GPUs are highly optimized for computation compared to CPUs which is whey they are popular in gaming and research. Granted there are advances going on in CPUs that some argue are making them function more like GPUs. At the heart of this, just spend some time learning about GPUs and try running an NN on it.
I listed a few other topics in my talk that you should research further to go above and beyond single server computation of a neural net.
- Distributed Computing
- High-Performance Computing
Note if you go down the distributed path you are starting to get into sharing the data across nodes or splitting the model, which can be extremely tricky. Try sticking to a single server for as long as possible because you can’t beat that latency and with where technology is, you should be able to do a lot with one computer especially when starting out. Only go down the distributed path when the data and problem are complex enough it can’t be contained on one server.
There are many Python packages you can use to get started with building neural nets and some that will automate most of the process for you to get you off the ground faster. Below is a list of ones I’ve come across so far.
- Machine Learning Packages
- Packages based in C with Python Bindings
- GUI with Python API
- GUI with Python API
I highly recommend that you spend time exploring Theano because it’s well documented, will give you the best exposure and control of the math and structure and it’s regularly applied to solve real world problems. Many of the machine learning packages are built off of it. The machine learning packages vary in terms of how easy they are to use, and some have easy integration with GPUs.
MNIST Code Example
For the example in the talk, I used the MNIST (Mixed National Institute of Standards and Technology) dataset, which is the “hello world” of neural nets. It’s handwritten digit analysis of grayscale pictures (28 x 28 pixels).
- Structure can be as simple as 784 inputs, 1000 hidden units, 10 outputs with at least 794K connections
- Based on Yann LeCunn’s work at ATT with LeNet in 1990s
For reference, I’ve pulled MNIST examples for some of the Python packages into a Github repository as mentioned above, and you can also find here: github.com/nyghtowl/Neural_Net_Newbies.
What’s next for NN?
Neural nets will continue to play a signficant role in advancements in all the areas I’ve mentioned especially with natural language processing and computer vision. The real key value for nearl nets is in automatic feature engineering and we will continue to see neural nets applied to help identify features especially as richer datasets for certain problems are captured.
Additionally, combining neural net structures as well as other machine learing models models with NNs will help drive these advancements. Some great research came out last fall around combinging CNNs with RNNs to apply sentence long descriptions to images.
Where a number of experts have talked about for the long-term value is the potential impact with unlabeled data. Finding patterns in data that we have no knowledge of or data we’ve labeled with our own set of biases. These types of patterns will drive advancements that may very well be akin to what we read in sci-fi as well as stuff we really haven’t though of yet.
Reality is NNs are algorithms with the most potential to really create greater intelligence in our machines. Having technology that can reason and come up with new ideas is very possible when NNs are factored in.

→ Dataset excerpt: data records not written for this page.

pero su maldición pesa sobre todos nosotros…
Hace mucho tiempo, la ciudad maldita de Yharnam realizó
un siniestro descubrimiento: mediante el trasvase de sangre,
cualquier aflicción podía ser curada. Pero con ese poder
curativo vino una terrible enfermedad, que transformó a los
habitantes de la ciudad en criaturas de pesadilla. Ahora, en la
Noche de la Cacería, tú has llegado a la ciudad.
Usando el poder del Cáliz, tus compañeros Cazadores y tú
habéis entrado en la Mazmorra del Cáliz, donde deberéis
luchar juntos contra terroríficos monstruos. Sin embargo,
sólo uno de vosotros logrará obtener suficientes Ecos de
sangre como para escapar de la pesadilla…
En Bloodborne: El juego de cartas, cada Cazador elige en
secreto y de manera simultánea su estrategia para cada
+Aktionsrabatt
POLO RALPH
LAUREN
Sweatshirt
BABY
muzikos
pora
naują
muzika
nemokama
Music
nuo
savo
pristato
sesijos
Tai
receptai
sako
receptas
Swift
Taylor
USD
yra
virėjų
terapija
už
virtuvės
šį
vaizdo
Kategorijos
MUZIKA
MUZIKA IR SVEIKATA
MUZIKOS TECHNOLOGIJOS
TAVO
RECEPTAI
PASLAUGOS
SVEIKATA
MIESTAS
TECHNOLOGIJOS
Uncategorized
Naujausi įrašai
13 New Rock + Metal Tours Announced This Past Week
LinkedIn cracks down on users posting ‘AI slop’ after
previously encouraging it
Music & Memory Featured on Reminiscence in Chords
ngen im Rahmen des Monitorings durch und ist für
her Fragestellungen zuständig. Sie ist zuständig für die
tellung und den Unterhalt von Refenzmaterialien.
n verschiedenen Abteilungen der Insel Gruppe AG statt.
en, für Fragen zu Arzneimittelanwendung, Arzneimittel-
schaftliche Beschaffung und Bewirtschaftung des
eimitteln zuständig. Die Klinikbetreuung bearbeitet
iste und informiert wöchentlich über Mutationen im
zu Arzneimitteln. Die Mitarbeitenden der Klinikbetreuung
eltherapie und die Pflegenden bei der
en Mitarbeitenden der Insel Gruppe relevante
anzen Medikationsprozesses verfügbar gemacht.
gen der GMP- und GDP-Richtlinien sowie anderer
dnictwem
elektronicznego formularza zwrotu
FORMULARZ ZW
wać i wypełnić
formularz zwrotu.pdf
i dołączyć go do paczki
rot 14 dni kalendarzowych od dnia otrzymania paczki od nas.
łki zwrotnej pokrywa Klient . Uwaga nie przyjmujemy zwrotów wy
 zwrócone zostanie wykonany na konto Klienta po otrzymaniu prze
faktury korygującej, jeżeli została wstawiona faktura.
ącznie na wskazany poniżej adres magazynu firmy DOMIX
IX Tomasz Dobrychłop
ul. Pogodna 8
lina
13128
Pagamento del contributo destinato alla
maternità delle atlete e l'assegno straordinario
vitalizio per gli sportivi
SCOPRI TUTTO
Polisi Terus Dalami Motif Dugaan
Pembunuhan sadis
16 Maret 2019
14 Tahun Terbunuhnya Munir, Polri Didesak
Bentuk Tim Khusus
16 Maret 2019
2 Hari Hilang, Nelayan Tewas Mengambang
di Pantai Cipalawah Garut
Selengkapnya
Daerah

If you want to get serious about researching neural nets, spend time studying linear algebra (matrix math), calculus (derivatives), existing neural net research and systems engineering (esp. GPUs and distributed systems). The slides I posted have a number of references and there are many other resources online. There are many great talks coming out post conferences that can help you tap into the latest progress. Most importantly, code and practice applying neural nets. Best way to learn is by doing.